Last night I finished and installed a new web server laptop, replacing the little one that had been running this site for the past two years.
My old server was an Acer Aspire One netbook powered by a Intel Atom N270 processor with a 60GB IDE HDD and 1GB of memory, so it was a pretty low bar for an upgrade. The new machine is a Lenovo Thinkpad that my father-in-law gave me to recycle when I helped him move. This isn’t a powerhouse, but it vastly outperforms the old machine and will easily handle my website.
In my opinion, laptops make great web servers. They have all of the following things going for them:
- Built-in battery backup
- Built-in terminal
- Low power consumption (<50W)
- Low airflow for cooling means low noise and low dust buildup
- Small enough to be placed on shelves or stacked
It is important to disable the WiFi card to save energy. Since it was not easy to remove the card from this machine, I just disabled it in software. The WiFi card will still draw a small amount of power, but not much.

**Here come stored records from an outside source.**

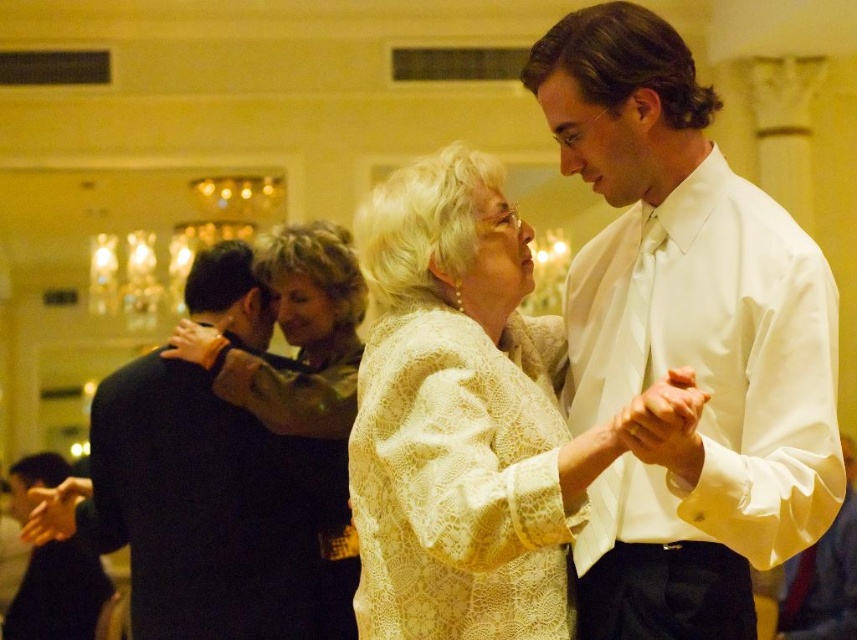 You are a photographer at a wedding reception. You need to take a photo of the white satin shirt at center and the lace fabric dress at center so that both are clearly visible in the frame. Given that your camera has a maximum focus range of 4 meters, will you be able to capture both subjects in focus?

The white satin shirt at center and lace fabric dress at center are 4.17 meters apart. Since the camera can only focus up to 4 meters, the distance between them exceeds the maximum focus range. Therefore, you won cannot capture both subjects in focus.

You are a photographer at a wedding reception and want to capture a photo of the white satin shirt at center and the lacy beige dress at center. From the perspective of the photographer, which one is positioned to the right?

The white satin shirt at center is positioned to the right of the lacy beige dress at center.

You are a photographer at the event and want to capture a photo of both the white satin shirt at center and the lacy beige dress at center in the same frame. Which one of these two items should you focus on first to ensure they are both in focus?

The white satin shirt at center is shorter than the lacy beige dress at center, so focusing on the lacy beige dress at center first will ensure both are in focus since it is taller and occupies more space in the frame. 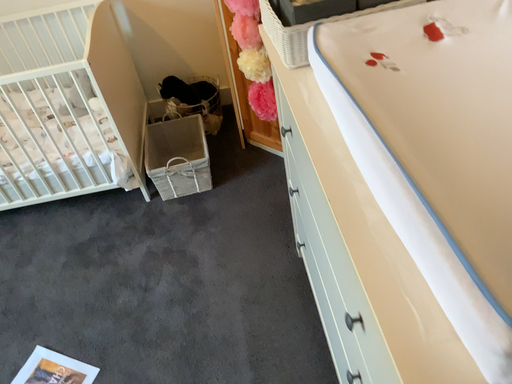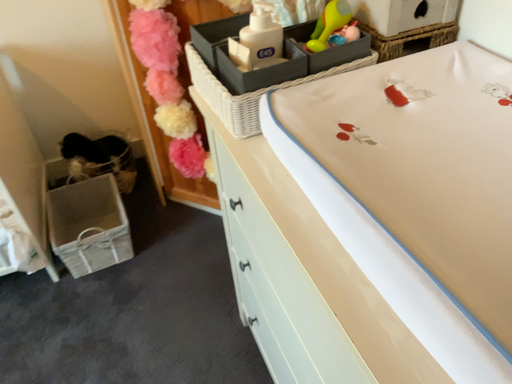 Question: Which way did the camera rotate in the video?

Choices:
 (A) rotated right
 (B) rotated left

Answer: (A) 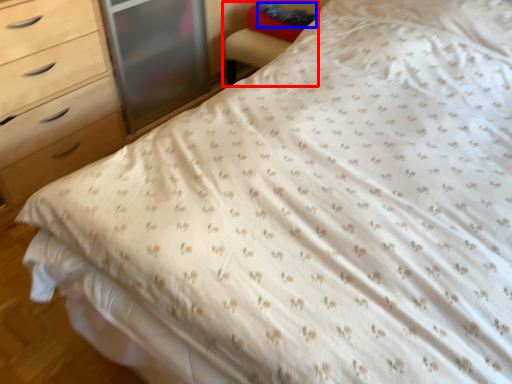 Question: Which object is closer to the camera taking this photo, armchair (highlighted by a red box) or pillow (highlighted by a blue box)?

Choices:
 (A) armchair
 (B) pillow

Answer: (A) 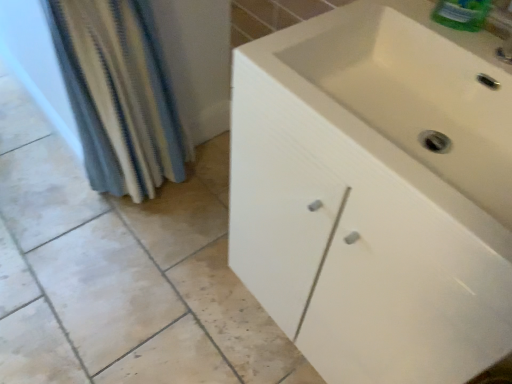 At what (x,y) coordinates should I click in order to perform the action: click on vacant space positioned to the left of blue striped fabric at left. Please return your answer as a coordinate pair (x, y). Looking at the image, I should click on (50, 201). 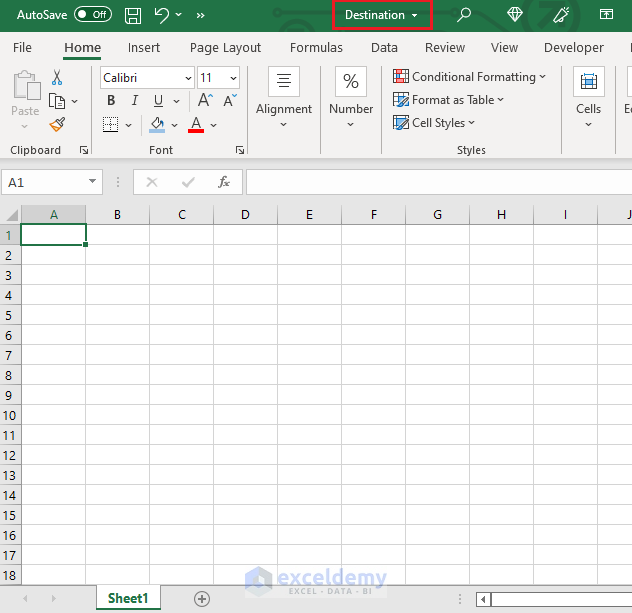 The image size is (632, 613). What are the coordinates of `columns` in the screenshot? It's located at (43, 219), (124, 215), (183, 215), (258, 211), (318, 216), (367, 213), (427, 210), (489, 211), (553, 211), (626, 211). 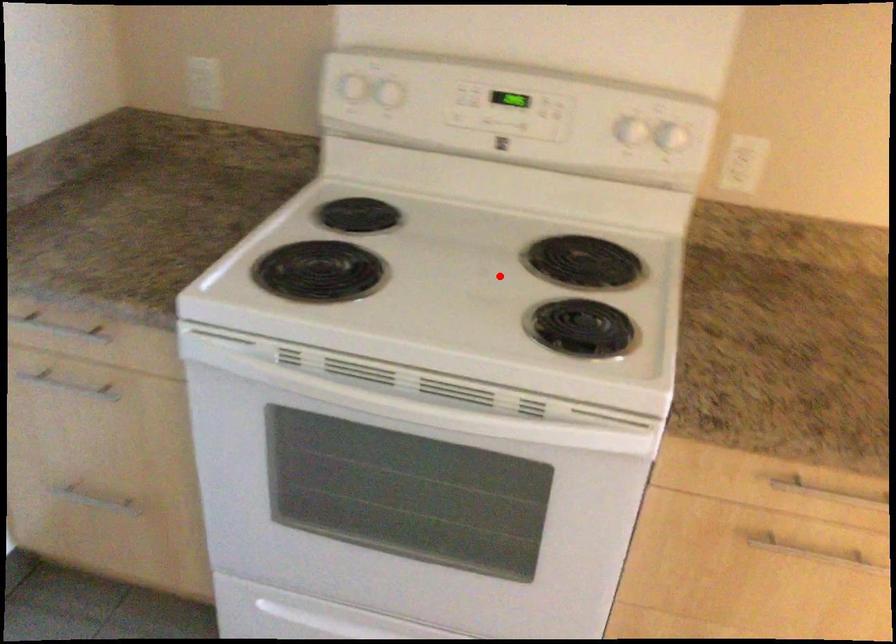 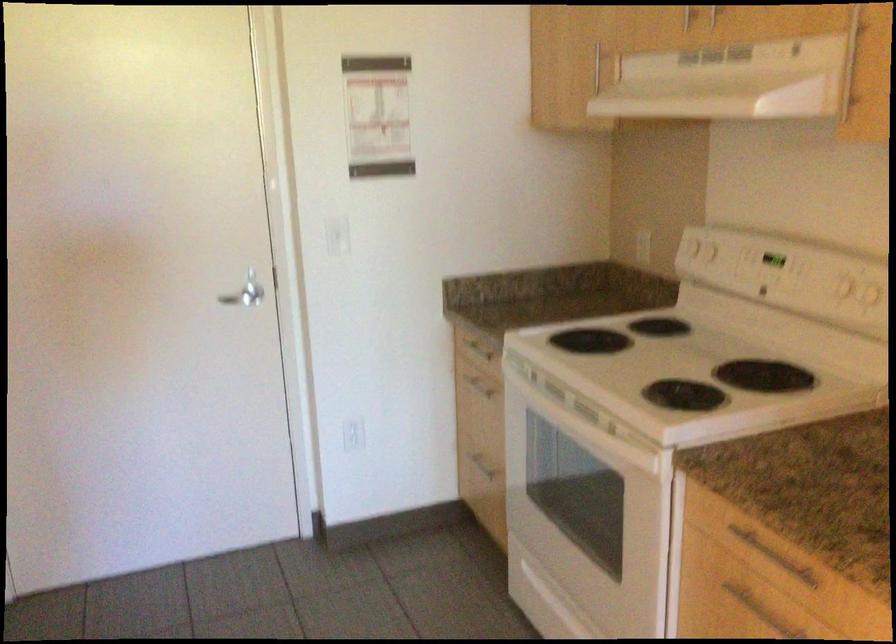 Question: A red point is marked in image1. In image2, is the corresponding 3D point closer to the camera or farther? Reply with the corresponding letter.

Choices:
 (A) The corresponding 3D point is closer.
 (B) The corresponding 3D point is farther.

Answer: (B) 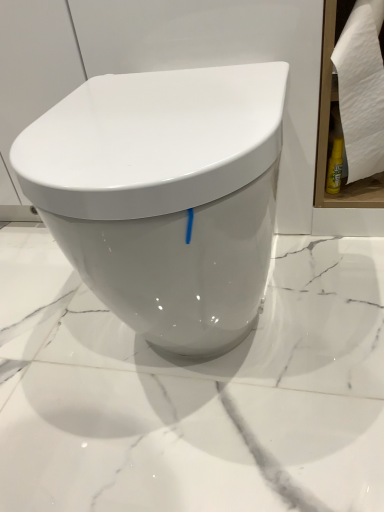 Question: From a real-world perspective, relative to white paper towel at right, is white glossy toilet at center vertically above or below?

Choices:
 (A) below
 (B) above

Answer: (A)

Question: Is white glossy toilet at center taller or shorter than white paper towel at right?

Choices:
 (A) tall
 (B) short

Answer: (A)

Question: From the image's perspective, relative to white paper towel at right, is white glossy toilet at center above or below?

Choices:
 (A) below
 (B) above

Answer: (A)

Question: Relative to white glossy toilet at center, is white paper towel at right in front or behind?

Choices:
 (A) front
 (B) behind

Answer: (B)

Question: Is point (357, 39) closer or farther from the camera than point (178, 89)?

Choices:
 (A) farther
 (B) closer

Answer: (A)

Question: From their relative heights in the image, would you say white paper towel at right is taller or shorter than white glossy toilet at center?

Choices:
 (A) tall
 (B) short

Answer: (B)

Question: Is white paper towel at right inside or outside of white glossy toilet at center?

Choices:
 (A) inside
 (B) outside

Answer: (B) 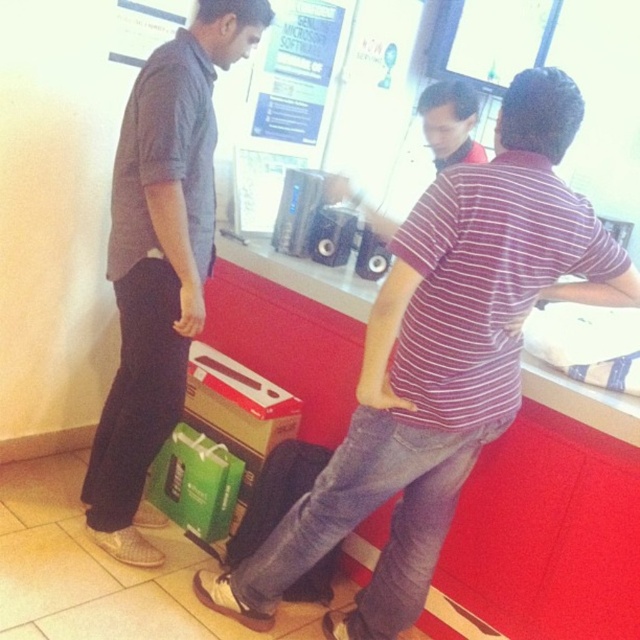 Question: Observing the image, what is the correct spatial positioning of striped cotton shirt at center in reference to dark gray shirt at left?

Choices:
 (A) below
 (B) above

Answer: (A)

Question: Does striped cotton shirt at center have a lesser width compared to dark gray shirt at left?

Choices:
 (A) yes
 (B) no

Answer: (B)

Question: Which point is closer to the camera?

Choices:
 (A) striped cotton shirt at center
 (B) dark gray shirt at left

Answer: (A)

Question: Where is striped cotton shirt at center located in relation to dark gray shirt at left in the image?

Choices:
 (A) below
 (B) above

Answer: (A) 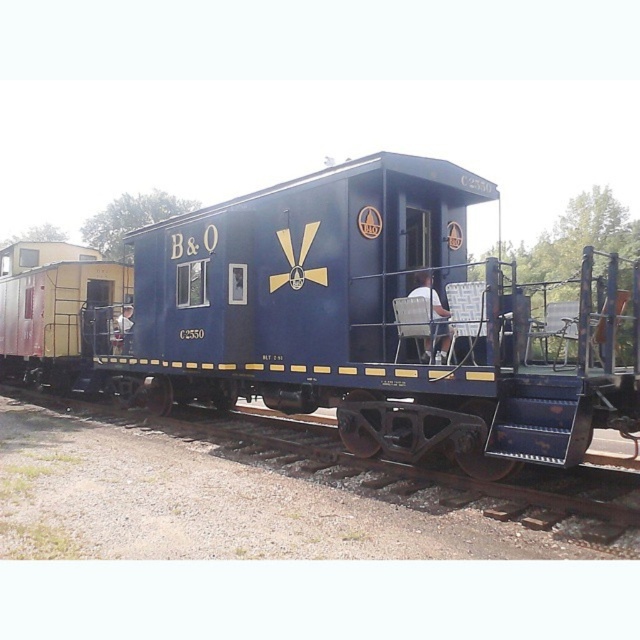 Based on the photo, you are a railway inspector checking the caboose and its surroundings. You notice the rusty metal track at lower center and the white fabric chair at center. Which object is shorter in length?

The rusty metal track at lower center is shorter than the white fabric chair at center.

You are a photographer setting up equipment in the caboose. You have a matte blue caboose at center and a white fabric chair at center. Which object should you avoid placing heavy items on to prevent damage?

The white fabric chair at center should be avoided for placing heavy items because the matte blue caboose at center is larger and likely more structurally sound.

You are a railway inspector checking the caboose and its surroundings. You notice the rusty metal track at lower center and the white fabric chair at center. Which object is wider?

Laptops do not generally have hardware RAID support on-board, but, with modern CPUs, software RAID is probably almost as good as hardware RAID on consumer hardware. Typically, laptops do have two SATA ports that can used to achieve software RAID1: the hard drive bay and the optical drive bay.
These drive caddies are a great cheap upgrade. They do not always interface very well, which is why the face plate of this one is held on with glue and the drive is kept level by a piece of cardboard.
As I was setting up this new machine, I touched the old one and the CPU fan immediately started to seize, so it seems like this hardware swap was just in the nick of time.